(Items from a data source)
◆ ◆ ◆ ◆ ◆ ◆ ◆

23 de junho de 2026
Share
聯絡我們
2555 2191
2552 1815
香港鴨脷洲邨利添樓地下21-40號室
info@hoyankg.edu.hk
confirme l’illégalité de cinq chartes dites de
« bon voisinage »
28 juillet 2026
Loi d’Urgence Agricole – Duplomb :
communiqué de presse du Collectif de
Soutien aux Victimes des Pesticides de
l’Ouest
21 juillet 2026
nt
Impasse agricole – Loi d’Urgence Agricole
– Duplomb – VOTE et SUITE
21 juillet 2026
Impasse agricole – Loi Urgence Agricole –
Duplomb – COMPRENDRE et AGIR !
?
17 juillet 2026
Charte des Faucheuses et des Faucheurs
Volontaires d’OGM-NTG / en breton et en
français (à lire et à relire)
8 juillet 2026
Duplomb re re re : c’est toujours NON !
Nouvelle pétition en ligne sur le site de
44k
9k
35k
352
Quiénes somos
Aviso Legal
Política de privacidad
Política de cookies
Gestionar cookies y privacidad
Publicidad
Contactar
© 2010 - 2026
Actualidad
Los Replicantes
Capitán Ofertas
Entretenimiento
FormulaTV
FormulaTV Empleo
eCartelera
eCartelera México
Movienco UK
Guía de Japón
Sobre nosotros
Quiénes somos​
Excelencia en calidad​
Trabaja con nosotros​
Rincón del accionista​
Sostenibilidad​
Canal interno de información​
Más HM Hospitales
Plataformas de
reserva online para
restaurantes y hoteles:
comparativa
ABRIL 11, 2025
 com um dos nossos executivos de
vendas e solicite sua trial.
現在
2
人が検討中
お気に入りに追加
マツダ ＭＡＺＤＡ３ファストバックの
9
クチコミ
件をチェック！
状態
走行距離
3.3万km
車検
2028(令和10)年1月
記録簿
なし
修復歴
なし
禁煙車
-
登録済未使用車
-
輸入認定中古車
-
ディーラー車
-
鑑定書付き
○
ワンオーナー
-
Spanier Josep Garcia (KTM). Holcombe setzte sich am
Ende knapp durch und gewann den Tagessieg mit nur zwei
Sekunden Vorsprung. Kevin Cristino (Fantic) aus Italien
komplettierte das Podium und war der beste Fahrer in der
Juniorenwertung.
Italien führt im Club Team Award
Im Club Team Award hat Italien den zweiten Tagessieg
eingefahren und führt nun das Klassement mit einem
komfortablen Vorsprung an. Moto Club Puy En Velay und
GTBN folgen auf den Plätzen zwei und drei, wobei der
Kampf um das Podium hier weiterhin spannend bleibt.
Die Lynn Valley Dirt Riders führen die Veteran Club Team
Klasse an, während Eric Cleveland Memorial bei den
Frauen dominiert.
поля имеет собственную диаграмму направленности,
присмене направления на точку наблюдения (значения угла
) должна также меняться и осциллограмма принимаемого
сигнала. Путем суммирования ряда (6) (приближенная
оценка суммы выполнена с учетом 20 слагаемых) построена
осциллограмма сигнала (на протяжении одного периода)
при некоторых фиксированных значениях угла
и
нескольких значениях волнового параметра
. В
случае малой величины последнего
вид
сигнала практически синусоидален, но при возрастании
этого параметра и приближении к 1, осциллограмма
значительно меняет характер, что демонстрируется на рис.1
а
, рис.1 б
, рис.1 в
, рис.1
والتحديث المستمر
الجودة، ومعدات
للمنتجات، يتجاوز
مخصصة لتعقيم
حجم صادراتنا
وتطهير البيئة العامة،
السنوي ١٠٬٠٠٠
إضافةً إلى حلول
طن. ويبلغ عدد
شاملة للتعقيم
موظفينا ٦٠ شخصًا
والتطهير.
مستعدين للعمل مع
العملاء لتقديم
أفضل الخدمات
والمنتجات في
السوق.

◆ ◆ ◆ ◆ ◆ ◆ ◆

The problem: Give back, word for word, the lines of the records that run from the one holding "поля имеет собственную" to the very last.

Written response:
поля имеет собственную диаграмму направленности,
присмене направления на точку наблюдения (значения угла
) должна также меняться и осциллограмма принимаемого
сигнала. Путем суммирования ряда (6) (приближенная
оценка суммы выполнена с учетом 20 слагаемых) построена
осциллограмма сигнала (на протяжении одного периода)
при некоторых фиксированных значениях угла
и
нескольких значениях волнового параметра
. В
случае малой величины последнего
вид
сигнала практически синусоидален, но при возрастании
этого параметра и приближении к 1, осциллограмма
значительно меняет характер, что демонстрируется на рис.1
а
, рис.1 б
, рис.1 в
, рис.1
والتحديث المستمر
الجودة، ومعدات
للمنتجات، يتجاوز
مخصصة لتعقيم
حجم صادراتنا
وتطهير البيئة العامة،
السنوي ١٠٬٠٠٠
إضافةً إلى حلول
طن. ويبلغ عدد
شاملة للتعقيم
موظفينا ٦٠ شخصًا
والتطهير.
مستعدين للعمل مع
العملاء لتقديم
أفضل الخدمات
والمنتجات في
السوق.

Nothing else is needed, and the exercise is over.